GV athletics becoming a brand of their own

Brady Frederickson

Eric Coulter

Brady Frederickson

Brady Fredericksen

Summertime in Allendale, a season filled with construction and preseason football practice. What that actually means is I don’t have any sports to inform or make you chuckle about. What I can do is make a friendly gentleman’s bet with you.

I also want to point out that I’m not a gambling man – I’ve been to a casino once, and I lost all of my money in two hours – I’d say I’m just a guy who’s confident with an idea.

Anyway, here’s the deal: I bet you by 2021, ten years from now, that the Grand Valley State University athletic brand won’t be limited to Michigan.

I’m not saying GVSU is an enigma to the rest of the country, but relatively speaking, it’s a midwest affair. A brand is something well-known, something that people can associate with something.

Ohio State and USC are brands, but they’ve gone from being known for winning to being known for being slimy and secretive cheaters.

GVSU is known for winning, and for being the ultimate sports program in Division II- shown by their NCAA-record eight straight Directors’ Cup.

They’re also clean as a whistle. Outside the recent Zach Breen controversy, you can’t think of another negative about athletics here. The GVSU brand is something that’s not only significant now, but has and will grow into something much bigger in the next decade.

Look no further than the recent 2011 Major League Baseball First-Year Player Draft for evidence. GVSU’s Cody Grice, a junior outfielder, was drafted in the 12th round by the New York Yankees.

Like them or not, being drafted by the Yankees is a big deal, and if Grice can work his way up to the big leagues in the next few years it will be an even bigger success for both the GVSU baseball program, and GVSU athletics as a whole.

He’s not going to wow you with his stats, but Grice is more than capable of developing into a useful big league player. For a good comparison, look no further than the Yankees’ current big league centerfielder, Brett Gardner. Gardner is a speedster who can make up ground fast defensively and wreak havoc on the base paths. Grice may not be the pure speed player Gardner is, but he could be a bigger and more powerful-hitting version.

The Yankees drafting of Grice is just one of many professional successes for GVSU athletes.

Take Chicago White Sox relief pitcher Matt Thornton. The 6-foot-6 lefty is one of baseball’s hardest throwers. He’s coming off an American League All-Star appearance last season and, after a rough start to the season, is beginning to again look like one of the leagues dominant left-handed relievers.

While they might not be playing football these days, current Kansas City Chiefs cornerback Brandon Carr is another Laker success story at the highest level.

Currently the No. 2 corner for the up-and-coming Chiefs, Carr has gone from fifth round risk to steady starter. He’s not going to make the highlight reel with his hands, but he’s a guy who can tackle and play an efficient corner.

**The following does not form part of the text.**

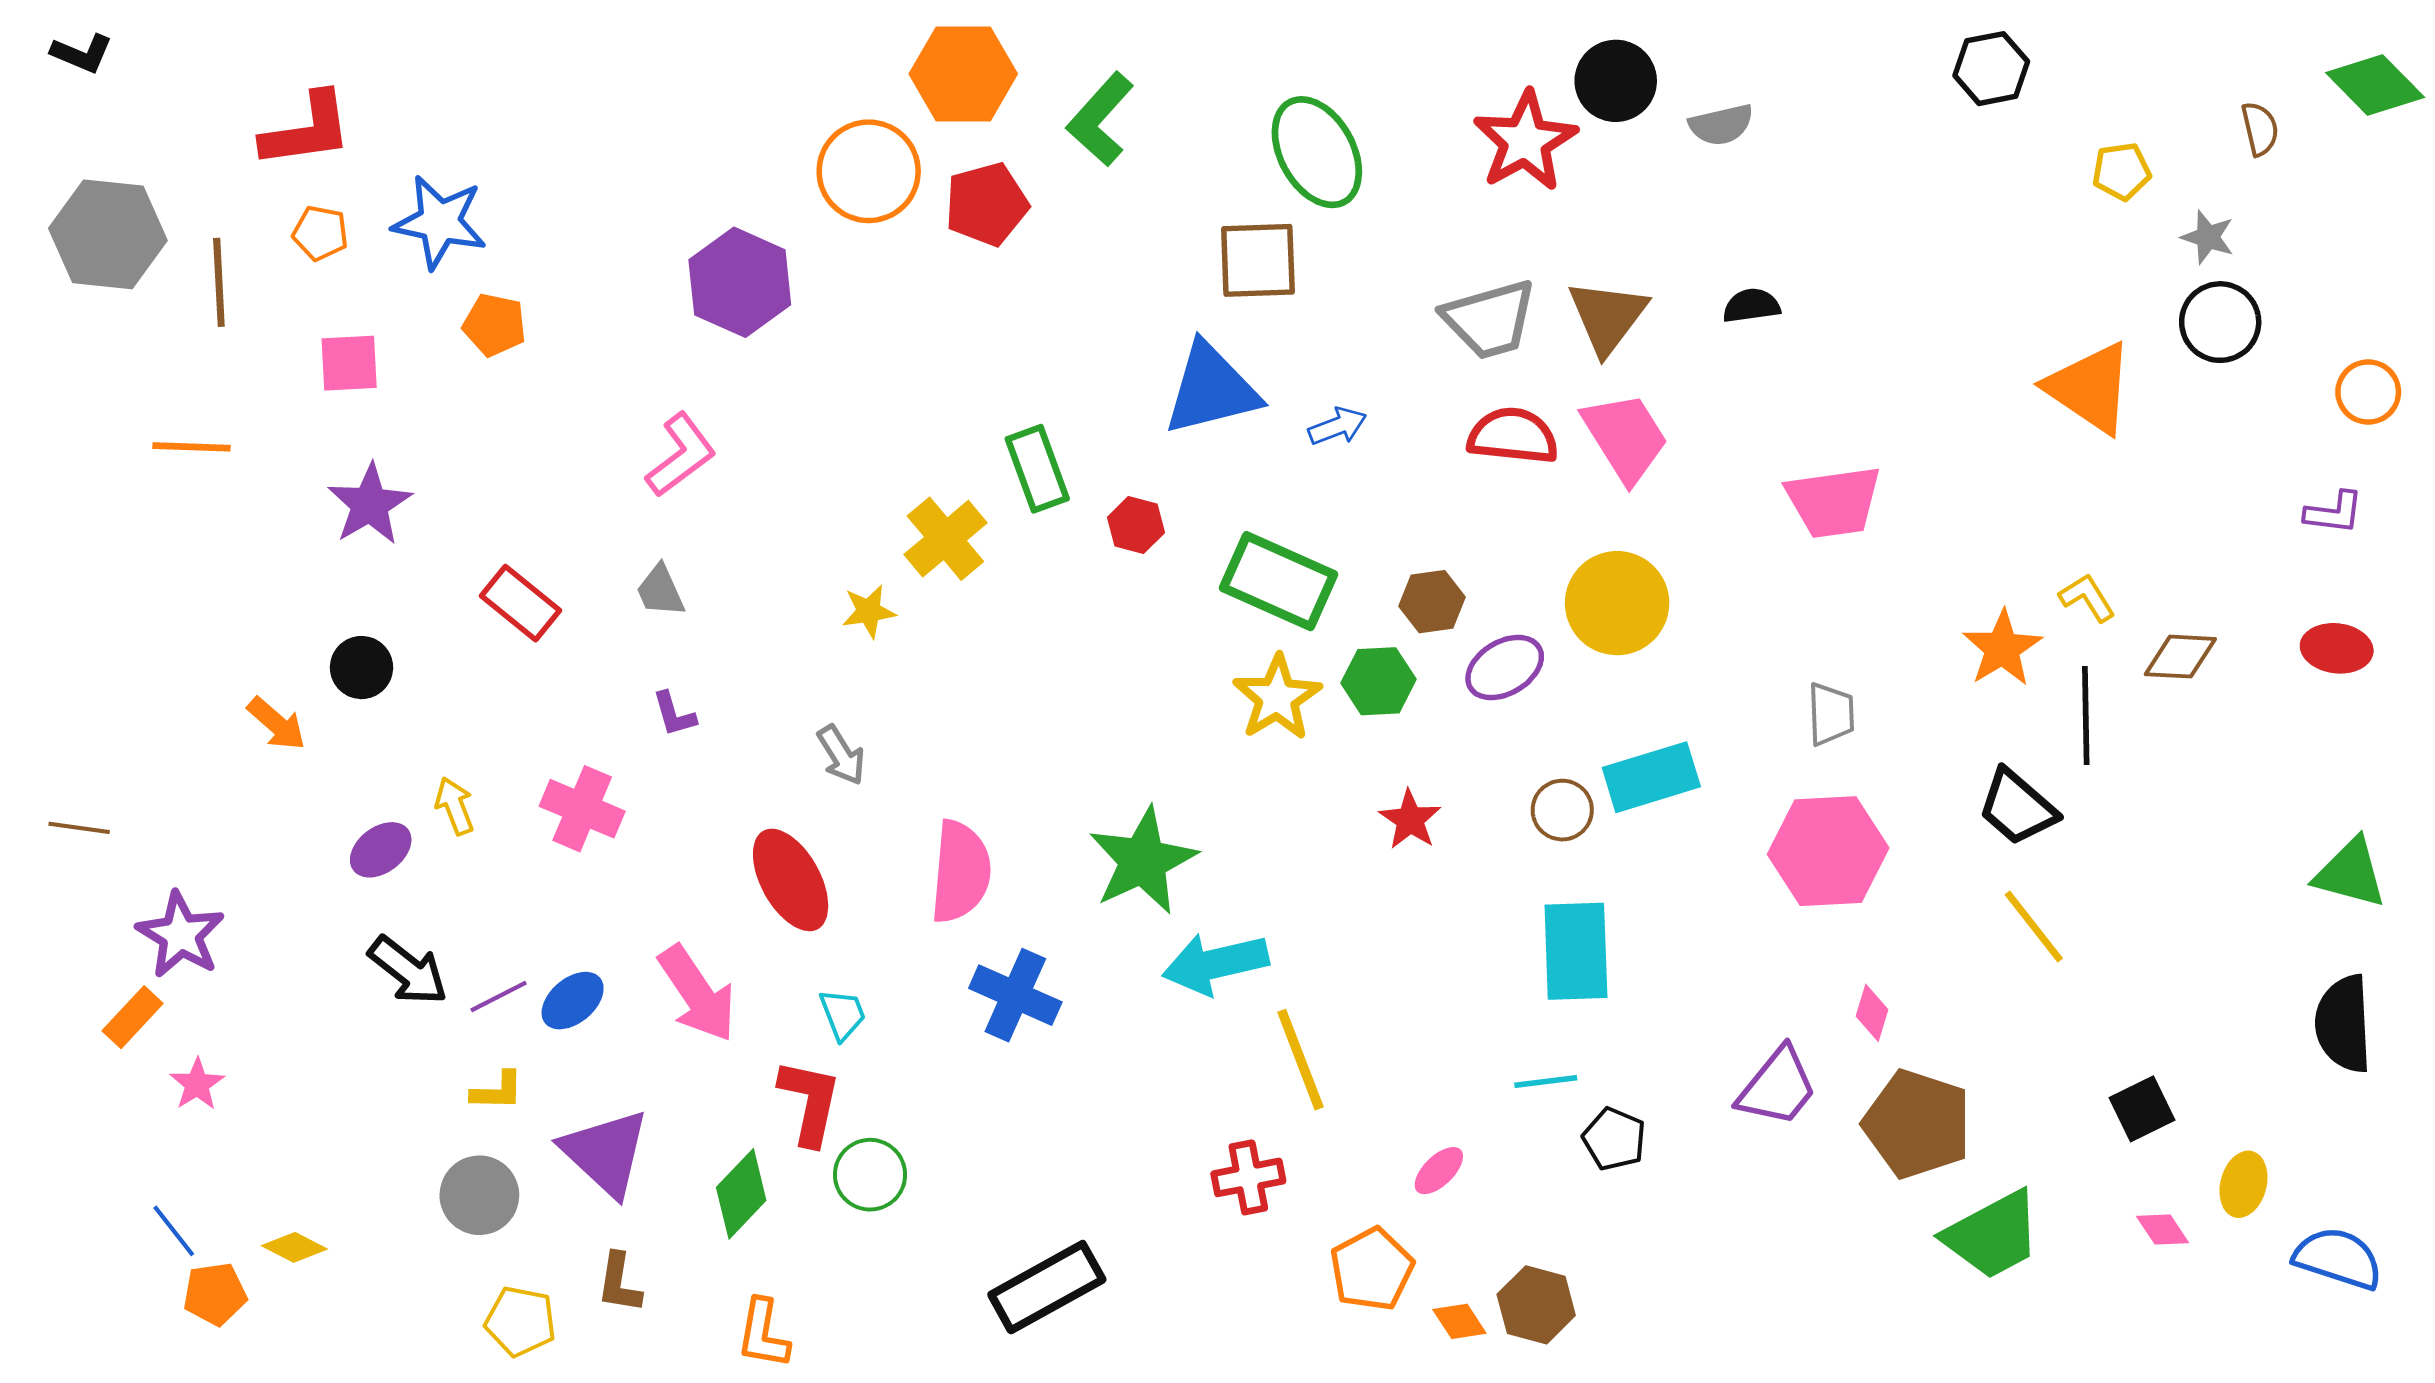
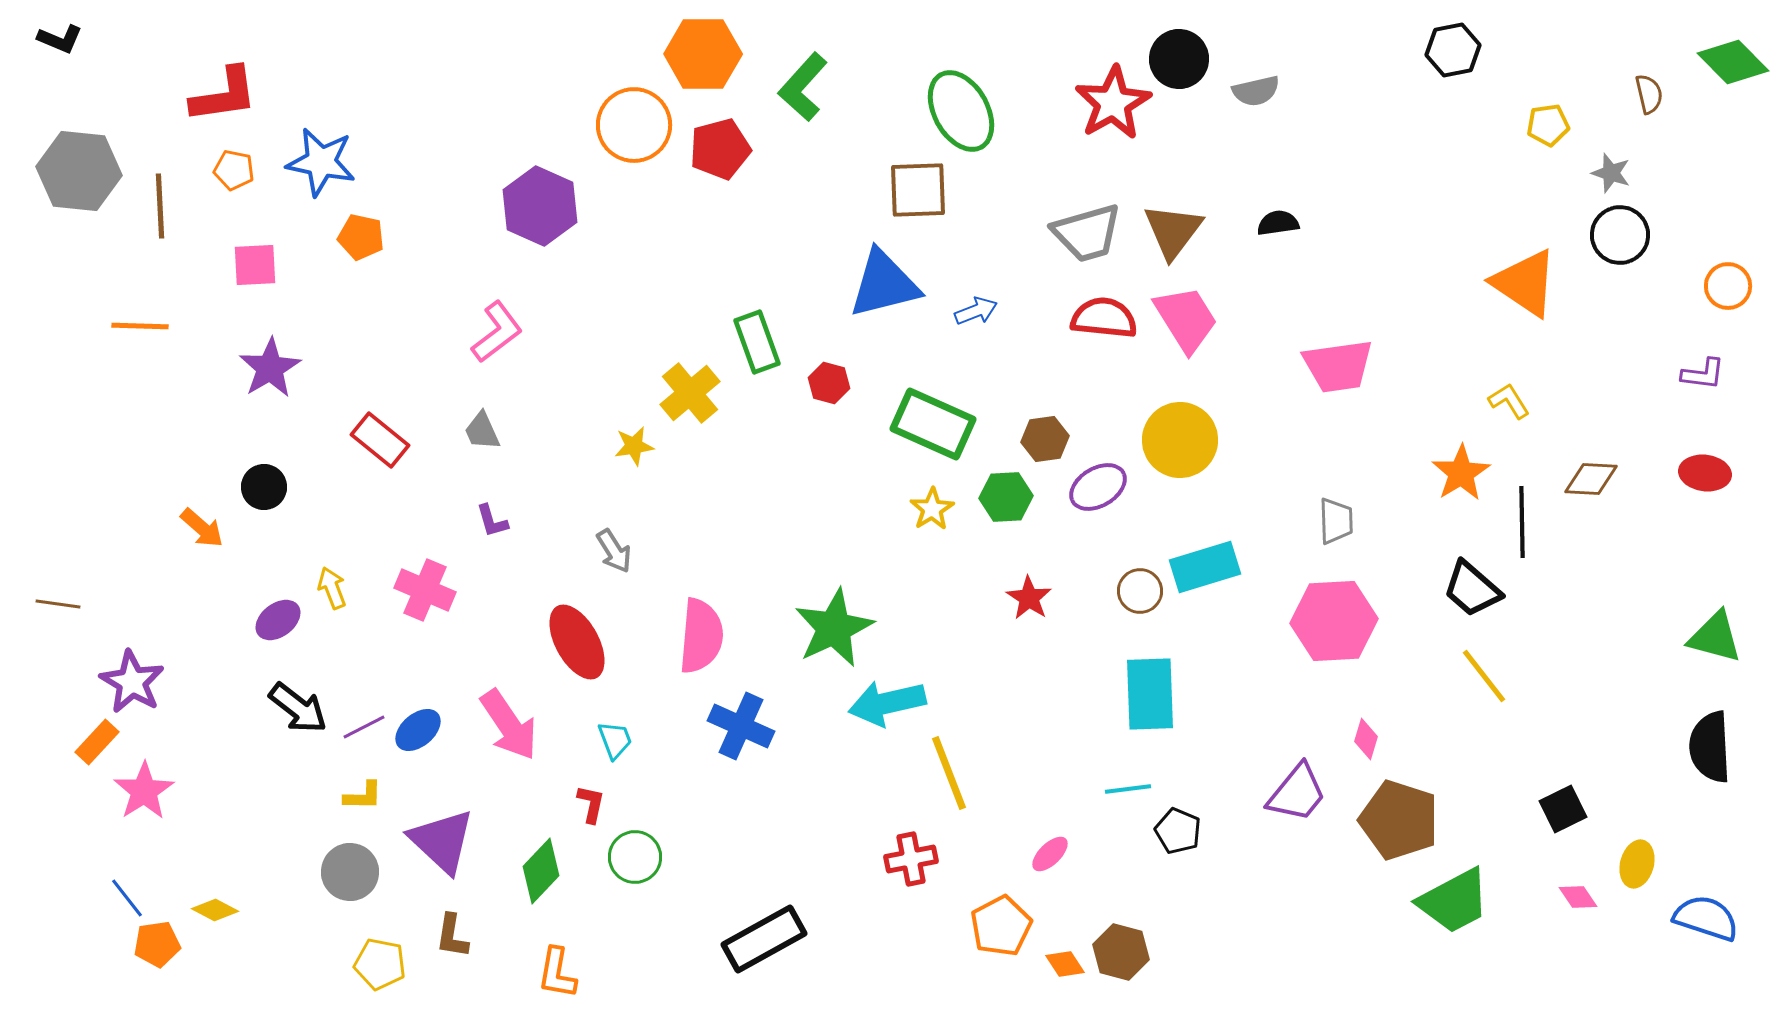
yellow L-shape: (2087, 598) -> (1509, 401), moved
yellow star: (1277, 698) -> (932, 509), size x0.7
pink star: (197, 1084) -> (144, 791), size x1.5
red L-shape: (810, 1102) -> (591, 804), size x0.6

Two other Lakers linked to the NFL are Green Bay Packers’ lineman Nick McDonald and undrafted free agent Cam Bradfield. McDonald didn’t play this last season, but he was on the Packers’ Super Bowl-winning roster.

Bradfield is another story. The All-GLIAC lineman has the ability to be on an NFL practice squad, but with the current lockout in place, Bradfield and many other undrafted free agents have not had the chance to speak with teams to negotiate contracts.

These successes are great, and they’ll surely help the recruiting process for the GVSU programs they represented, but the brand won’t truly explode until a notable star-level player emerges.

As far as we know, that athlete could be reading this column today. So lets revisit this little discussion in ten years, shall we?